Expect no effects in Terry Zwigoff’s Art School Confidential (May 12) as he follows up Crumb and Ghost World in his exploration of the subversive power of idle doodling. Expect instead a sardonic black comedy about a mediocre art student whose fortunes rise with murder. Max Minghella and Sophia Myles star.

Speaking of subversive art: probably only the Vatican will be offended by Ron Howard’s adaptation of Dan Brown’s bestseller The Da Vinci Code (May 19). Tom Hanks and Audrey Tautou try to sort out the world’s poorest-kept secret conspiracy before Opus Dei or the Little Sisters of the Poor or whoever can stop them.

Here’s a more believable plot: in Over the Hedge (May 19), the wildlife endangered by encroaching suburban sprawl decide to take advantage of the shifting environment. An animated adaptation of the Michael Fry & T. Lewis comic strip, it’s directed by Tim Johnson (Antz) and Karey Kirkpatrick (Chicken Run screenplay) and features the voices of Bruce Willis and Steve Carell.

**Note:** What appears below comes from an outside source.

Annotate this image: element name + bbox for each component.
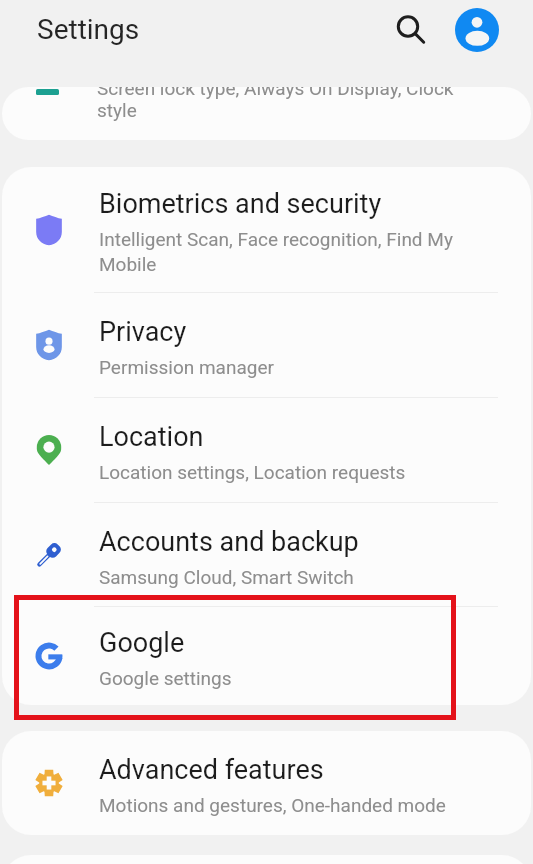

Civilization offers more discontents in The Proposition (May 26), an Australian “Western” in which lawman Ray Winstone, eager to tame the Outback, offers outlaw Guy Peace the title deal: kill his bad brother (Danny Huston) and Ray will spare the good one. Nick Cave wrote the screenplay and music; director John Hillcoat demonstrates his love of Sam Peckinpah.

Meanwhile, to paraphrase the Oscar-winning tune, it’s hard out there for a mutant. In X-Men: The Last Stand (May 26), a cure for mutantism drives the X-Men of Professor Xavier (Patrick Stewart) and the Brotherhood of Magneto (Ian McKellen) farther apart. Can the franchise survive this and director Brett Ratner (Rush Hour), who replaces Bryan Singer?

JUNE
Ever notice how possessions embody all that’s awful about our lives and relationships? See, for example,  The Break-Up (June 2), a black comedy in which a couple split and both refuse to vacate their condo. Conflict, War of the Roses style, ensues. Jennifer Aniston and Vince Vaughan star; Peyton Reed (Down with Love) directs.